There have been five baronetcies created for persons with the surname Evans, one in the Baronetage of Ireland and four in the Baronetage of the United Kingdom. All of the baronetcies are now extinct.

The Evans Baronetcy, of Kilcreene in the County of Kilkenny, was created in the Baronetage of Ireland on 19 February 1683 for William Evans. The title became extinct on his death in 1690.

The Evans Baronetcy, of Allestree Hall in the County of Derby, was created in the Baronetage of the United Kingdom on 18 July 1887 for Thomas William Evans. The title became extinct on his death in 1892.

The Evans Baronetcy, of Tubbendens in the parish of Farnborough in the County of Kent, was created in the Baronetage of the United Kingdom on 24 July 1902 for Sir Francis Evans, KCMG, Liberal Member of Parliament for Southampton from 1895 to 1900 and for Maidstone from 1901 to 1906. The title became extinct on the death of the third Baronet in 1970.

The Evans Baronetcy, of Wightwick near Wolverhampton in the County of Stafford, was created in the Baronetage of the United Kingdom on 31 January 1920 for the hydraulic engineer and politician Walter Evans. He was a member of the Staffordshire County Council for many years. The baronetcy was conferred upon him in honour of his services to the War Savings Committees during the First World War. The baronetcy became extinct on the death of his son, the second Baronet, in 2017.

The Evans Baronetcy, of Rottingdean in the County of Sussex, was created in the Baronetage of the United Kingdom on 21 November 1963 for Harold Evans. The title became extinct on his death in 1983.

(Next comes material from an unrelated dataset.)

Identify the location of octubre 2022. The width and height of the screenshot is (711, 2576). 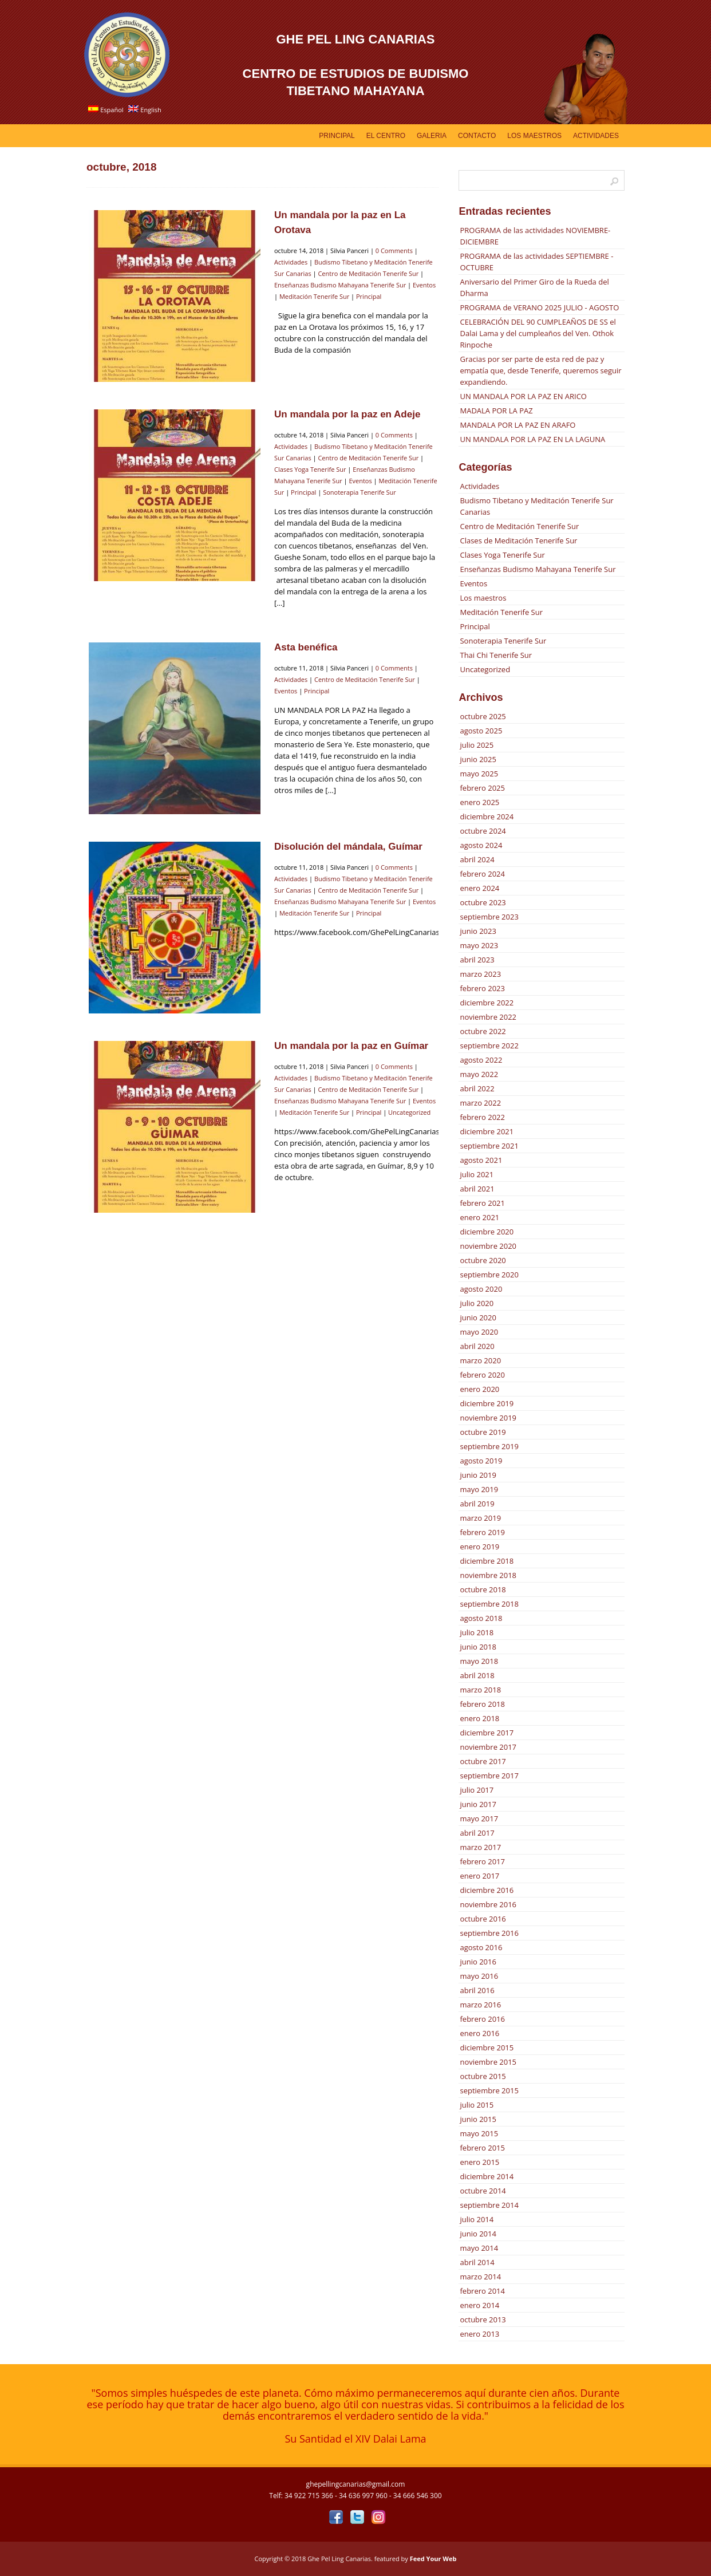
(482, 1031).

Evans baronets, of Kilcrene (1683)
Sir William Evans, 1st Baronet (1662–1690)

Evans baronets, of Allestree Hall (1887)
Sir Thomas William Evans, 1st Baronet (1821–1892)

Evans baronets, of Tubbendens (1902)
Sir Francis Henry Evans, 1st Baronet (1840–1907)
Sir Murland de Grasse Evans, 2nd Baronet (1874–1946) – schoolfriend of Winston Churchill
Sir Evelyn Ward Evans, 3rd Baronet (1883–1970)

Evans baronets, of Wightwick (1920)
Sir Walter Harry Evans, 1st Baronet (1872–1954)
Sir Anthony Adney Evans, 2nd Baronet (1922–2017)

Evans baronets, of Rottingdean (1963)
Sir (Sidney) Harold Evans, 1st Baronet (1911–1983)

References

Kidd, Charles, Williamson, David (editors). Debrett's Peerage and Baronetage (1990 edition). New York: St Martin's Press, 1990.